2D magnetic nanoporous carbon with bridge-type aptamer assembly for pesticide detection based on a regenerative field-effect transistor biosensor

Abstract

Field-effect transistor (FET)-based biosensors have garnered attention due to their sensitivity to surface charge changes and advantages in real-time detection. However, these biosensors often suffer from several disadvantages such as their limited sensitivity and a high cost. Here, we reported an ultra-sensitive and reusable nanoporous-based FET biosensor hybridized with bridge-type aptamers. The sensor consisted of a two-dimensional magnetic iron-cobalt nanoparticle-embedded nanoporous carbon (Fe-Co/NPC) functionalized with bridge-type aptamers.
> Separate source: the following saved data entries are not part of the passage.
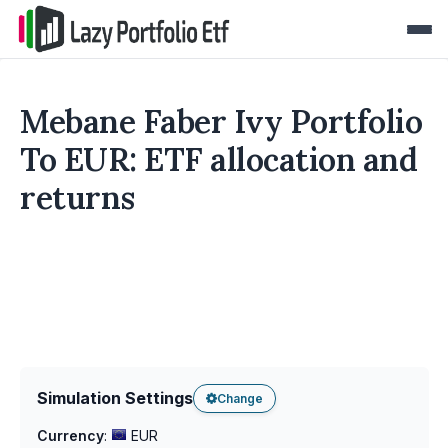
Mebane Faber Ivy Portfolio
To EUR: ETF allocation and
returns
Simulation Settings
Change
Currency
:
EUR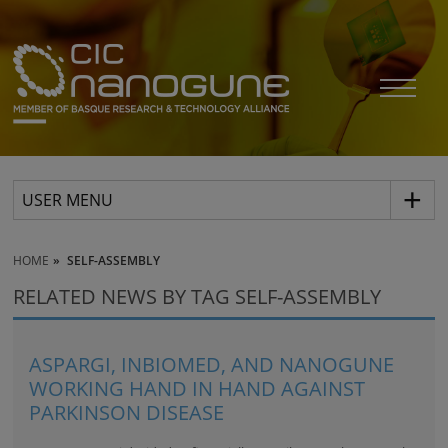
USER MENU
HOME
SELF-ASSEMBLY
RELATED NEWS BY TAG SELF-ASSEMBLY
ASPARGI, INBIOMED, AND NANOGUNE
WORKING HAND IN HAND AGAINST
PARKINSON DISEASE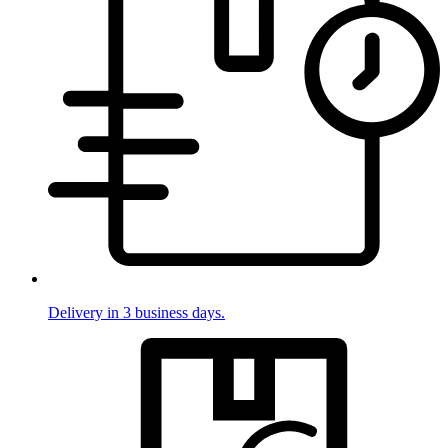
Delivery in 3 business days.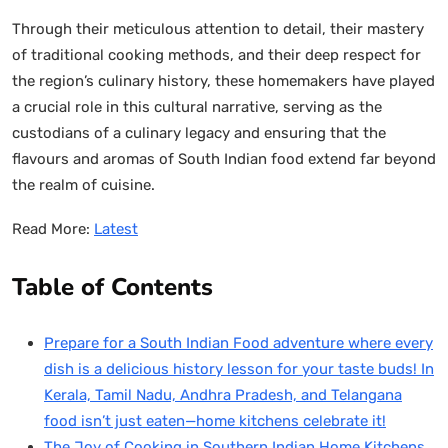
Through their meticulous attention to detail, their mastery
of traditional cooking methods, and their deep respect for
the region’s culinary history, these homemakers have played
a crucial role in this cultural narrative, serving as the
custodians of a culinary legacy and ensuring that the
flavours and aromas of South Indian food extend far beyond
the realm of cuisine.
Read More:
Latest
Table of Contents
Prepare for a South Indian Food adventure where every
dish is a delicious history lesson for your taste buds! In
Kerala, Tamil Nadu, Andhra Pradesh, and Telangana
food isn’t just eaten—home kitchens celebrate it!
The Joy of Cooking in Southern Indian Home Kitchens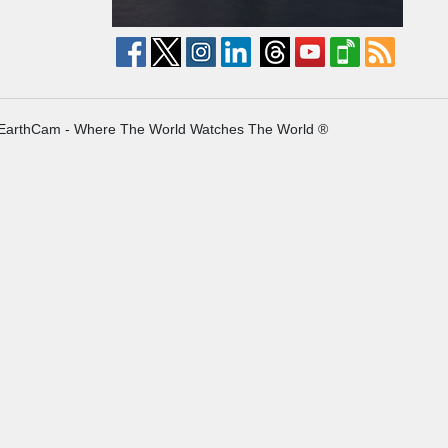
EarthCam - Where The World Watches The World ®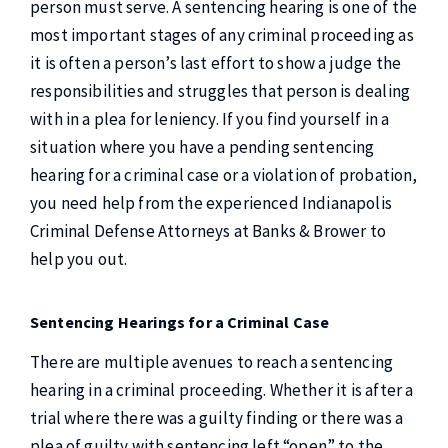
person must serve. A sentencing hearing is one of the
most important stages of any criminal proceeding as
it is often a person’s last effort to show a judge the
responsibilities and struggles that person is dealing
with in a plea for leniency. If you find yourself in a
situation where you have a pending sentencing
hearing for a criminal case or a violation of probation,
you need help from the experienced Indianapolis
Criminal Defense Attorneys at Banks & Brower to
help you out.
Sentencing Hearings for a Criminal Case
There are multiple avenues to reach a sentencing
hearing in a criminal proceeding. Whether it is after a
trial where there was a guilty finding or there was a
plea of guilty with sentencing left “open” to the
The edges of the nanopores exhibited high surface energy and chemical activity, enabling effective interactions with the aptamers. Moreover, the nanoporous structures provided additional space, which could improve molecular recognition sites and sensor sensitivity. Our sensor could be used to detect organophosphorus pesticides (OPs) in vegetables down to 100 fM in real time and identify OPs from other pesticides. Furthermore, the magnetic properties of Fe-Co/NPC allowed us to reuse a single sensor chip up to 8 times, which significantly reduced the production cost of our sensors. In this respect, our Fe-Co/NPC-FET sensor could be a powerful tool for practical applications such as food safety detection.